Denver (AP) -- Secretary of State Mike Coffman has recertified three models of touchscreen voting machines for use in this year's elections. But he hasn't decided whether to authorize the use of two brands of optical scanners yet.
Sequoia's Edge II and Edge II Plus, used in Arapahoe, Denver, Elbert and Pueblo counties, were certified with some restrictions, along with election systems and software's Ivotronic, which is used in Jefferson and Mesa counties.
The Ivotronic certification, for example, includes a requirement that clerks install a piece of equipment to stop a magnet from disabling the machine.
Last week, Coffman held a hearing to demonstrate the machines and the proposed fixes. He says he wants to do more testing and consider those comments before making a decision on Hart's Escan Optical scanner and its Ballotnow software.
He's scheduled a meeting with county clerks Wednesday in Douglas County to discuss the scanner. He's still working to schedule additional tests for two other scanners made by ES&S.

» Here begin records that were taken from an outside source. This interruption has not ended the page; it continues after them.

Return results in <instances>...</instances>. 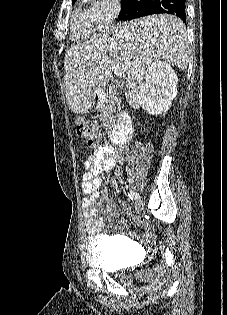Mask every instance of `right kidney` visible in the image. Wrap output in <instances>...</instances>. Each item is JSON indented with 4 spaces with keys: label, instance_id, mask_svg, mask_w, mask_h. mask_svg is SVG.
I'll use <instances>...</instances> for the list:
<instances>
[{
    "label": "right kidney",
    "instance_id": "1",
    "mask_svg": "<svg viewBox=\"0 0 227 315\" xmlns=\"http://www.w3.org/2000/svg\"><path fill=\"white\" fill-rule=\"evenodd\" d=\"M146 82L140 87L141 107L152 115L168 111L177 95L178 78L166 61H155L145 74Z\"/></svg>",
    "mask_w": 227,
    "mask_h": 315
}]
</instances>
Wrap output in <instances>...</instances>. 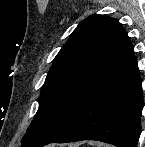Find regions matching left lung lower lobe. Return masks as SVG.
Masks as SVG:
<instances>
[{
  "instance_id": "obj_1",
  "label": "left lung lower lobe",
  "mask_w": 145,
  "mask_h": 147,
  "mask_svg": "<svg viewBox=\"0 0 145 147\" xmlns=\"http://www.w3.org/2000/svg\"><path fill=\"white\" fill-rule=\"evenodd\" d=\"M141 83L133 46L122 30L69 127L45 145L98 140L136 147L144 106Z\"/></svg>"
}]
</instances>
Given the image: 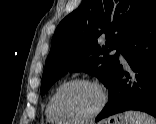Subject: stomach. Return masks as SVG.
I'll return each mask as SVG.
<instances>
[{
    "label": "stomach",
    "mask_w": 156,
    "mask_h": 124,
    "mask_svg": "<svg viewBox=\"0 0 156 124\" xmlns=\"http://www.w3.org/2000/svg\"><path fill=\"white\" fill-rule=\"evenodd\" d=\"M108 124H128L122 115L115 116Z\"/></svg>",
    "instance_id": "stomach-1"
}]
</instances>
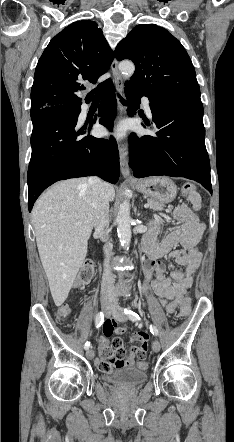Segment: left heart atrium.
<instances>
[{
    "mask_svg": "<svg viewBox=\"0 0 234 442\" xmlns=\"http://www.w3.org/2000/svg\"><path fill=\"white\" fill-rule=\"evenodd\" d=\"M104 134L108 137L121 138L124 134V127L120 124L104 129Z\"/></svg>",
    "mask_w": 234,
    "mask_h": 442,
    "instance_id": "obj_1",
    "label": "left heart atrium"
}]
</instances>
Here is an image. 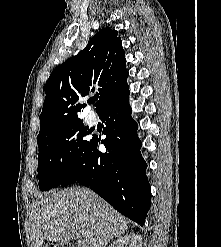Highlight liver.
Instances as JSON below:
<instances>
[{
	"label": "liver",
	"mask_w": 221,
	"mask_h": 247,
	"mask_svg": "<svg viewBox=\"0 0 221 247\" xmlns=\"http://www.w3.org/2000/svg\"><path fill=\"white\" fill-rule=\"evenodd\" d=\"M32 247L44 241L69 243L76 247H106L127 230V220L100 196L86 188H69L41 196L30 217Z\"/></svg>",
	"instance_id": "liver-1"
}]
</instances>
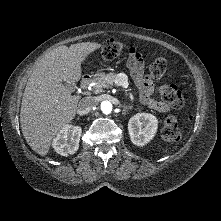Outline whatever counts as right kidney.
Instances as JSON below:
<instances>
[{
	"label": "right kidney",
	"instance_id": "1",
	"mask_svg": "<svg viewBox=\"0 0 221 221\" xmlns=\"http://www.w3.org/2000/svg\"><path fill=\"white\" fill-rule=\"evenodd\" d=\"M82 129L79 126H64L53 140L54 150L63 156L74 154L79 148Z\"/></svg>",
	"mask_w": 221,
	"mask_h": 221
}]
</instances>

Because of the uncertainty of how many machines would be available for this year's elections, legislative leaders and Governor Ritter have been working on a plan to conduct the elections mainly by paper ballot.
However, the state is still required to have electronic voting equipment available for disabled people and for anyone else who asks to use it. The optical scanners are also needed to count the paper ballots.